-- ABOUT THIS TASK --
Copy all records precisely, apart from the pictures.
━━━━━ GIVEN INFORMATION ━━━━━
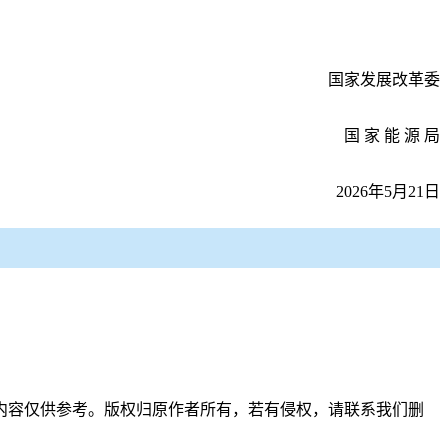
国家发展改革委
国
家
能
源
局
2026年5月21日
内容仅供参考。版权归原作者所有，若有侵权，请联系我们删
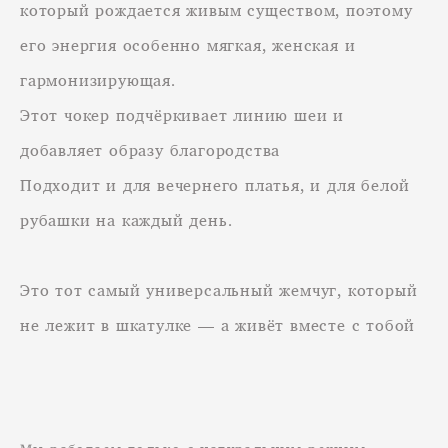
который рождается живым существом, поэтому
его энергия особенно мягкая, женская и
гармонизирующая.
Этот чокер подчёркивает линию шеи и
добавляет образу благородства
Подходит и для вечернего платья, и для белой
рубашки на каждый день.
Это тот самый универсальный жемчуг, который
не лежит в шкатулке — а живёт вместе с тобой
━━━━━
-- EXERCISE RESULT --
国家发展改革委
国
家
能
源
局
2026年5月21日
内容仅供参考。版权归原作者所有，若有侵权，请联系我们删
который рождается живым существом, поэтому
его энергия особенно мягкая, женская и
гармонизирующая.
Этот чокер подчёркивает линию шеи и
добавляет образу благородства
Подходит и для вечернего платья, и для белой
рубашки на каждый день.
Это тот самый универсальный жемчуг, который
не лежит в шкатулке — а живёт вместе с тобой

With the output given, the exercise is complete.